**Problem statement**
Go through the entries below and return every line that contains "Power".
* * *
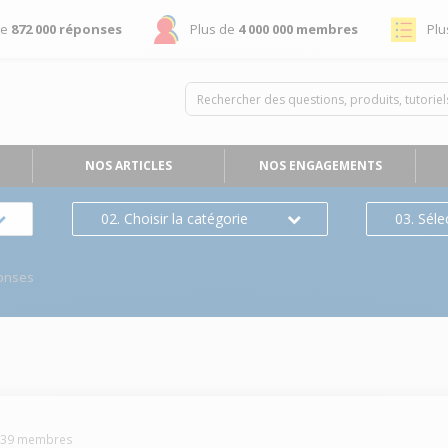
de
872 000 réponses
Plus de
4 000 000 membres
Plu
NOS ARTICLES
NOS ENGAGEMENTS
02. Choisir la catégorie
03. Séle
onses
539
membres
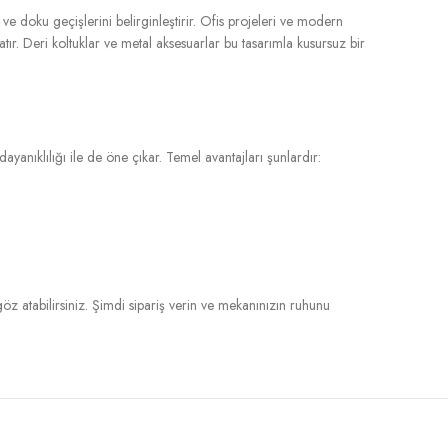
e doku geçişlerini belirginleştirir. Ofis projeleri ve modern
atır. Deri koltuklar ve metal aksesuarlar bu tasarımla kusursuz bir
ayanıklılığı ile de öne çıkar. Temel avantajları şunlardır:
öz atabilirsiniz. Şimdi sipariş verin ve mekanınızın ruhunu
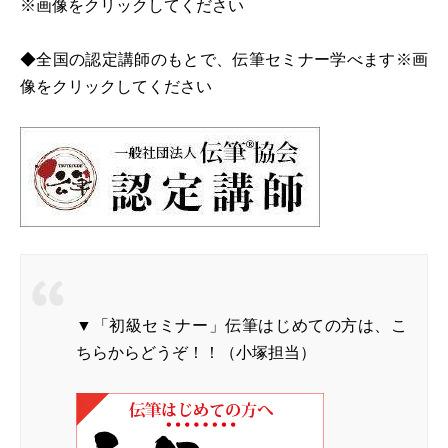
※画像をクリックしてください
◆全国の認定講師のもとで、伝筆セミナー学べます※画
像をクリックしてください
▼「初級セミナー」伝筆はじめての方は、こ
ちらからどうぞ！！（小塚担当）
* * *
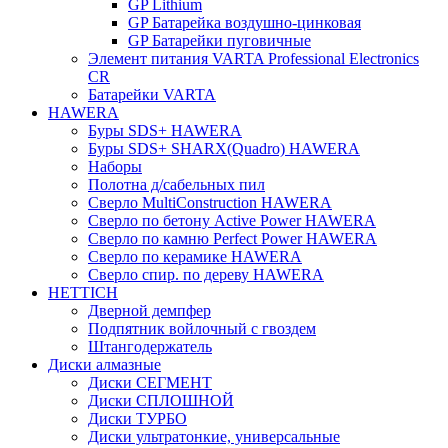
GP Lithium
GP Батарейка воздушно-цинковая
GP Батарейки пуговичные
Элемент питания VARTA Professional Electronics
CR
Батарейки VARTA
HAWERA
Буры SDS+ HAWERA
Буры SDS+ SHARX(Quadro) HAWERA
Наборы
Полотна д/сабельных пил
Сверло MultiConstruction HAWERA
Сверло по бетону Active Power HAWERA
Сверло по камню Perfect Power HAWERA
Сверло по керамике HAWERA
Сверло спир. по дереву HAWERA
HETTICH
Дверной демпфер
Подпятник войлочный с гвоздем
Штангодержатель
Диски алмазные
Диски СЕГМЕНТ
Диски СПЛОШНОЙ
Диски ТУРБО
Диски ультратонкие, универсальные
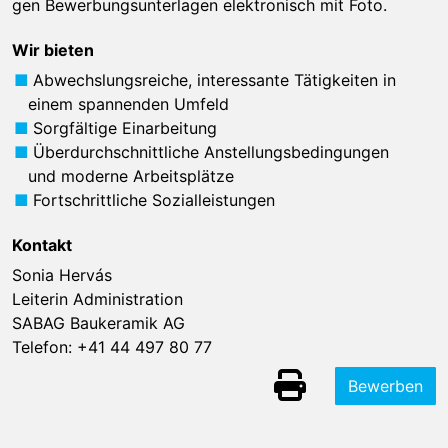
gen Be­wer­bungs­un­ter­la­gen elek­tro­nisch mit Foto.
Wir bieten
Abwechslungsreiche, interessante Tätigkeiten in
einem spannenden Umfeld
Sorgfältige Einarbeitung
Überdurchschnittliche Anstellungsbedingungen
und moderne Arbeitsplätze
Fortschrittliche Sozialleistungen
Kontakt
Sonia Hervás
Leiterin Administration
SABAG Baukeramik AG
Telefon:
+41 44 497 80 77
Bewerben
* * *
**Response box**
Сверло по бетону Active Power HAWERA
Сверло по камню Perfect Power HAWERA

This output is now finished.